_What you are asked to do_
Restate every line below word for word, but drop each picture.

:: Data extracts

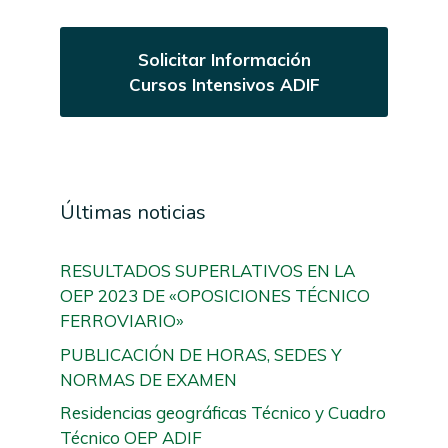
Solicitar Información
Cursos Intensivos ADIF
Últimas noticias
RESULTADOS SUPERLATIVOS EN LA
OEP 2023 DE «OPOSICIONES TÉCNICO
FERROVIARIO»
PUBLICACIÓN DE HORAS, SEDES Y
NORMAS DE EXAMEN
Residencias geográficas Técnico y Cuadro
Técnico OEP ADIF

::::

_Task output_
Solicitar Información
Cursos Intensivos ADIF
Últimas noticias
RESULTADOS SUPERLATIVOS EN LA
OEP 2023 DE «OPOSICIONES TÉCNICO
FERROVIARIO»
PUBLICACIÓN DE HORAS, SEDES Y
NORMAS DE EXAMEN
Residencias geográficas Técnico y Cuadro
Técnico OEP ADIF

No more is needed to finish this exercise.